When communicating investment performance information, Members and Candidates must make reasonable efforts to ensure that it is fair, accurate, and complete.

D.1. Guidance

a.  The members and candidates must provide credible performance information to clients and prospective clients

b.  The members and candidates must avoid misstating performance or misleading clients both in presentation and measurement

c.  If the presentation is brief make available to clients and prospects, on request, detailed supporting information

d.  The members and candidates should not make any statements that indicate or imply that the clients will experience past performance levels

e.  The analysts who are promoting hit ratio (i.e. the ratio of correct calls made to the total calls) must present the information accurately and completely

D.2. Recommended Procedures for Compliance

a.  The members and candidates showing their historical performance should apply the GIPS Standards while reporting

b.  When reporting, not in compliance with GIPS standards, the members, and candidates:

     i.  consider the knowledge and sophistication of the audience

    ii.  present the performance of the weighted composite of similar portfolios rather than using a single representative account

   iii.  include all accounts including terminated accounts and the loss-making accounts as part of performance history

   iv.  include disclosures that fully explain the performance results being reported (which is gross and net of the fees, taxes, and inflation)
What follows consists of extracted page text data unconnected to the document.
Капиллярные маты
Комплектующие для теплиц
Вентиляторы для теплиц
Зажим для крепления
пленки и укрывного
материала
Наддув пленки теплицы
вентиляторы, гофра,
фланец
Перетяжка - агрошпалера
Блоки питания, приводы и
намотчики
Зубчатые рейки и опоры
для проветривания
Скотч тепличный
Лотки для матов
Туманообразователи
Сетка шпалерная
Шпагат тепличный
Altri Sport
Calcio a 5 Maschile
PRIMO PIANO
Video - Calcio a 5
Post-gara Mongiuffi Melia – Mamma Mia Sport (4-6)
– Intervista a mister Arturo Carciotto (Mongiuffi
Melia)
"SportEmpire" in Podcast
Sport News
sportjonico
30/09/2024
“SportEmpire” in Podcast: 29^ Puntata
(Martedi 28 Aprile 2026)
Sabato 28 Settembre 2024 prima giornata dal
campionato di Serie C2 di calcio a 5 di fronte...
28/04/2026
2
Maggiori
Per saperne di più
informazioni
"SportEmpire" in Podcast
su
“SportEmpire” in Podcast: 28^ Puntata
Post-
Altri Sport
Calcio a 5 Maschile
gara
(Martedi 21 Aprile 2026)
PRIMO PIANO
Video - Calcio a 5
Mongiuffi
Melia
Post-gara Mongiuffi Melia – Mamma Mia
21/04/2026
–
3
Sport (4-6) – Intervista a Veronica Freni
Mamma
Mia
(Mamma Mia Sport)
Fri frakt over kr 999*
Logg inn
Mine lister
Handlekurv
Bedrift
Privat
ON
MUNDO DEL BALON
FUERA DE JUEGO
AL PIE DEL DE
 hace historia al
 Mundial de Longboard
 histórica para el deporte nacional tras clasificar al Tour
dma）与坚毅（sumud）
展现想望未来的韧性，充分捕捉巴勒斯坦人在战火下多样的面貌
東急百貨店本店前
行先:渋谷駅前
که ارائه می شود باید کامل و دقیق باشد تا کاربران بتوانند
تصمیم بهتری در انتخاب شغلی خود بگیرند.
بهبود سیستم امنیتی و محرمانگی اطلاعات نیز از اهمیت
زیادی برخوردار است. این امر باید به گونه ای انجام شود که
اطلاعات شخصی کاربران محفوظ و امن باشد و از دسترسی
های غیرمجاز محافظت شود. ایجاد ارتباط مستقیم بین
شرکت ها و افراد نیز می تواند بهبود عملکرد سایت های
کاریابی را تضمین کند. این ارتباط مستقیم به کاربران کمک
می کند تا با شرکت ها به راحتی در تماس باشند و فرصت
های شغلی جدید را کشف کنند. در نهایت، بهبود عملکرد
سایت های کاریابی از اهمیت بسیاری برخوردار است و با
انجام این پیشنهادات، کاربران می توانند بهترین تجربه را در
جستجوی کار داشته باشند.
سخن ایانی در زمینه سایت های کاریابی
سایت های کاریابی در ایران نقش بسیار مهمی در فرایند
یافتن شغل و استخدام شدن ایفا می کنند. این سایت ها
    v.  maintain the data and records used to calculate the performance being presented

E.   Preservation of Confidentiality

According to this standard, the members and candidates must keep the information about current, former, and prospective client’s confidential information unless:

The information concerns illegal activities on the part of the client;

a.  Disclosure is required by law; or

b.  The client or prospective client permits disclosure of the information.

D.1. Guidance

a.  It should be noted that, despite the illegality of activities of the client, if the law requires the members and candidates to preserve confidentiality and not disclose the information to anyone, the law must be followed.

b.  To prevent the confidentiality of the clients, many firms have policies about storing the client’s information on personal laptops and other portable devices.

c.  This standard does not prevent the members and candidates from cooperating with the CFA Institute’s Professional Conduct Program (PCP).

D.2. Recommended Procedures for Compliance

a.  The simplest, most conservative, and most effective way to comply with Standard III(E) is to avoid disclosing any information received from a client except to authorized fellow employees who are also working for the client.

b.  It is acceptable to disclose the information if it is outside the scope of the confidential relationship and does not involve illegal activity.